AVAILABLE RECORDS:

*** Begin section ***

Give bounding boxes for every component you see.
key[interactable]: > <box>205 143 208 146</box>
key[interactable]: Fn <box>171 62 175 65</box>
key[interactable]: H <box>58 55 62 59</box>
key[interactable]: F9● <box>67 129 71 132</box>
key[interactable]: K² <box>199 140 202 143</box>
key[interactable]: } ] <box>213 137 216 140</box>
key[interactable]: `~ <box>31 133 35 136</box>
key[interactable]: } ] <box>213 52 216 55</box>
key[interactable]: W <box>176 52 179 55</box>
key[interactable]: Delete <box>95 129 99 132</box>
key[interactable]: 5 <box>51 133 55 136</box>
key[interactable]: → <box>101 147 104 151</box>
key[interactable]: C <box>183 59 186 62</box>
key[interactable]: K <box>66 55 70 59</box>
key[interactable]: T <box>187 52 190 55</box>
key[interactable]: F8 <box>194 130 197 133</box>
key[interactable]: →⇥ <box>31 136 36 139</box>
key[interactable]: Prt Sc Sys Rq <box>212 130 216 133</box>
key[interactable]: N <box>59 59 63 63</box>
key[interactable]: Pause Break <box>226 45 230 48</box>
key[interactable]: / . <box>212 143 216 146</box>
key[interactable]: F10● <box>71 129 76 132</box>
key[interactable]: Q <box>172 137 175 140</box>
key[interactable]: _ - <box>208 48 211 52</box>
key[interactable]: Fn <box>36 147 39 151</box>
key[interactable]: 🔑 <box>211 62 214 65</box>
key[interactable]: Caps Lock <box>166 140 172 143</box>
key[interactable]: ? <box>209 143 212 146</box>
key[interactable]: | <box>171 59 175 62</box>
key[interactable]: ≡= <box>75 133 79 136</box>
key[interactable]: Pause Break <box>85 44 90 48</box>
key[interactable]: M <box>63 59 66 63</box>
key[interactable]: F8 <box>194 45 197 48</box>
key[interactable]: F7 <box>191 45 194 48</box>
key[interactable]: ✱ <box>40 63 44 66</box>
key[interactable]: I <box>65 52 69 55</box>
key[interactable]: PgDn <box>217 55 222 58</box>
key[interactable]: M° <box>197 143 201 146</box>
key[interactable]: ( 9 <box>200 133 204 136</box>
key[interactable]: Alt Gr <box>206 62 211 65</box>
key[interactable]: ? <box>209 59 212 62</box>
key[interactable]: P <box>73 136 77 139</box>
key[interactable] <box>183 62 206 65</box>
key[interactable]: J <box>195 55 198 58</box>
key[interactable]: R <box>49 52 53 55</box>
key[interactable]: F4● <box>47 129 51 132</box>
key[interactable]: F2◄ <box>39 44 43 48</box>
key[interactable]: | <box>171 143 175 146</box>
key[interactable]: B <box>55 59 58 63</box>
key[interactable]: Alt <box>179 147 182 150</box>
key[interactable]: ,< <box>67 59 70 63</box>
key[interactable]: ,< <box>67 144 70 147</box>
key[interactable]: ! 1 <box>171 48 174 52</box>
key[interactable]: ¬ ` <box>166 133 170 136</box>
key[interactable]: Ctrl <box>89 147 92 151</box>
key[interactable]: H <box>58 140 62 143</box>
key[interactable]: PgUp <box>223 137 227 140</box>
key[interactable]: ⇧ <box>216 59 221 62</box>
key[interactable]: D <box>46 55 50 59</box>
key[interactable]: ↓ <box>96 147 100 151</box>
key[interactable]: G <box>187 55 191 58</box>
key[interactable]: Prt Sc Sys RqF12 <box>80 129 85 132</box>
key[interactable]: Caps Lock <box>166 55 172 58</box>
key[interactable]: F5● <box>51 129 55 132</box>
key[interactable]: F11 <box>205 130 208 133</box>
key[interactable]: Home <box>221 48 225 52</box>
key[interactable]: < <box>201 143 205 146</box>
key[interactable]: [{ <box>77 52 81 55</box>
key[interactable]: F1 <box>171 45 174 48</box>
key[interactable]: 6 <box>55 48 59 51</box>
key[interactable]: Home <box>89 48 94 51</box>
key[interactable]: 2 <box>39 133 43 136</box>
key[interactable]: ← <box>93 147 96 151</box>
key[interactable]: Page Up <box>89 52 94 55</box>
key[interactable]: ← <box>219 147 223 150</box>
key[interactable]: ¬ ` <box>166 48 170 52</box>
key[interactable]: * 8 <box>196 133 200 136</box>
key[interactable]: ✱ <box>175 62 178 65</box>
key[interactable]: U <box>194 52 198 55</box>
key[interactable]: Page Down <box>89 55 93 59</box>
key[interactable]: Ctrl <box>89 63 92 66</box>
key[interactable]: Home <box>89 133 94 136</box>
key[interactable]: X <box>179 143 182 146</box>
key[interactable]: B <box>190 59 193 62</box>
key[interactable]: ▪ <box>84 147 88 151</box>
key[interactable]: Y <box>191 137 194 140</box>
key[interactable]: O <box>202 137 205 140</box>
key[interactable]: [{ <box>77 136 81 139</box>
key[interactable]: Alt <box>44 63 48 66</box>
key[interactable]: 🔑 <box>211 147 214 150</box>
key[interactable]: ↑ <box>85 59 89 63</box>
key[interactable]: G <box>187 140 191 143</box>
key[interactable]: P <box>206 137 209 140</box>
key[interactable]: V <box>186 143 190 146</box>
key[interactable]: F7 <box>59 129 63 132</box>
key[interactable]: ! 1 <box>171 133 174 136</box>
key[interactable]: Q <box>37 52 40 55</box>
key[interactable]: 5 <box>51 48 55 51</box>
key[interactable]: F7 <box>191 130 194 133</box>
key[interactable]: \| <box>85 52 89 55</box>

*** End section ***

THE PROBLEM: Return the entries in full. Do not alter them.

COMPLETED TASK:
Give bounding boxes for every component you see.
key[interactable]: > <box>205 143 208 146</box>
key[interactable]: Fn <box>171 62 175 65</box>
key[interactable]: H <box>58 55 62 59</box>
key[interactable]: F9● <box>67 129 71 132</box>
key[interactable]: K² <box>199 140 202 143</box>
key[interactable]: } ] <box>213 137 216 140</box>
key[interactable]: `~ <box>31 133 35 136</box>
key[interactable]: } ] <box>213 52 216 55</box>
key[interactable]: W <box>176 52 179 55</box>
key[interactable]: Delete <box>95 129 99 132</box>
key[interactable]: 5 <box>51 133 55 136</box>
key[interactable]: → <box>101 147 104 151</box>
key[interactable]: C <box>183 59 186 62</box>
key[interactable]: K <box>66 55 70 59</box>
key[interactable]: T <box>187 52 190 55</box>
key[interactable]: F8 <box>194 130 197 133</box>
key[interactable]: →⇥ <box>31 136 36 139</box>
key[interactable]: Prt Sc Sys Rq <box>212 130 216 133</box>
key[interactable]: N <box>59 59 63 63</box>
key[interactable]: Pause Break <box>226 45 230 48</box>
key[interactable]: / . <box>212 143 216 146</box>
key[interactable]: F10● <box>71 129 76 132</box>
key[interactable]: Q <box>172 137 175 140</box>
key[interactable]: _ - <box>208 48 211 52</box>
key[interactable]: Fn <box>36 147 39 151</box>
key[interactable]: 🔑 <box>211 62 214 65</box>
key[interactable]: Caps Lock <box>166 140 172 143</box>
key[interactable]: ? <box>209 143 212 146</box>
key[interactable]: | <box>171 59 175 62</box>
key[interactable]: ≡= <box>75 133 79 136</box>
key[interactable]: Pause Break <box>85 44 90 48</box>
key[interactable]: M <box>63 59 66 63</box>
key[interactable]: F8 <box>194 45 197 48</box>
key[interactable]: F7 <box>191 45 194 48</box>
key[interactable]: ✱ <box>40 63 44 66</box>
key[interactable]: I <box>65 52 69 55</box>
key[interactable]: PgDn <box>217 55 222 58</box>
key[interactable]: M° <box>197 143 201 146</box>
key[interactable]: ( 9 <box>200 133 204 136</box>
key[interactable]: Alt Gr <box>206 62 211 65</box>
key[interactable]: ? <box>209 59 212 62</box>
key[interactable]: P <box>73 136 77 139</box>
key[interactable] <box>183 62 206 65</box>
key[interactable]: J <box>195 55 198 58</box>
key[interactable]: R <box>49 52 53 55</box>
key[interactable]: F4● <box>47 129 51 132</box>
key[interactable]: F2◄ <box>39 44 43 48</box>
key[interactable]: | <box>171 143 175 146</box>
key[interactable]: B <box>55 59 58 63</box>
key[interactable]: Alt <box>179 147 182 150</box>
key[interactable]: ,< <box>67 59 70 63</box>
key[interactable]: ,< <box>67 144 70 147</box>
key[interactable]: ! 1 <box>171 48 174 52</box>
key[interactable]: ¬ ` <box>166 133 170 136</box>
key[interactable]: Ctrl <box>89 147 92 151</box>
key[interactable]: H <box>58 140 62 143</box>
key[interactable]: PgUp <box>223 137 227 140</box>
key[interactable]: ⇧ <box>216 59 221 62</box>
key[interactable]: D <box>46 55 50 59</box>
key[interactable]: ↓ <box>96 147 100 151</box>
key[interactable]: G <box>187 55 191 58</box>
key[interactable]: Prt Sc Sys RqF12 <box>80 129 85 132</box>
key[interactable]: Caps Lock <box>166 55 172 58</box>
key[interactable]: F5● <box>51 129 55 132</box>
key[interactable]: F11 <box>205 130 208 133</box>
key[interactable]: Home <box>221 48 225 52</box>
key[interactable]: < <box>201 143 205 146</box>
key[interactable]: [{ <box>77 52 81 55</box>
key[interactable]: F1 <box>171 45 174 48</box>
key[interactable]: 6 <box>55 48 59 51</box>
key[interactable]: Home <box>89 48 94 51</box>
key[interactable]: 2 <box>39 133 43 136</box>
key[interactable]: ← <box>93 147 96 151</box>
key[interactable]: Page Up <box>89 52 94 55</box>
key[interactable]: ← <box>219 147 223 150</box>
key[interactable]: ¬ ` <box>166 48 170 52</box>
key[interactable]: * 8 <box>196 133 200 136</box>
key[interactable]: ✱ <box>175 62 178 65</box>
key[interactable]: U <box>194 52 198 55</box>
key[interactable]: Page Down <box>89 55 93 59</box>
key[interactable]: Ctrl <box>89 63 92 66</box>
key[interactable]: Home <box>89 133 94 136</box>
key[interactable]: X <box>179 143 182 146</box>
key[interactable]: B <box>190 59 193 62</box>
key[interactable]: ▪ <box>84 147 88 151</box>
key[interactable]: Y <box>191 137 194 140</box>
key[interactable]: O <box>202 137 205 140</box>
key[interactable]: [{ <box>77 136 81 139</box>
key[interactable]: Alt <box>44 63 48 66</box>
key[interactable]: 🔑 <box>211 147 214 150</box>
key[interactable]: ↑ <box>85 59 89 63</box>
key[interactable]: G <box>187 140 191 143</box>
key[interactable]: P <box>206 137 209 140</box>
key[interactable]: V <box>186 143 190 146</box>
key[interactable]: F7 <box>59 129 63 132</box>
key[interactable]: ! 1 <box>171 133 174 136</box>
key[interactable]: Q <box>37 52 40 55</box>
key[interactable]: 5 <box>51 48 55 51</box>
key[interactable]: F7 <box>191 130 194 133</box>
key[interactable]: \| <box>85 52 89 55</box>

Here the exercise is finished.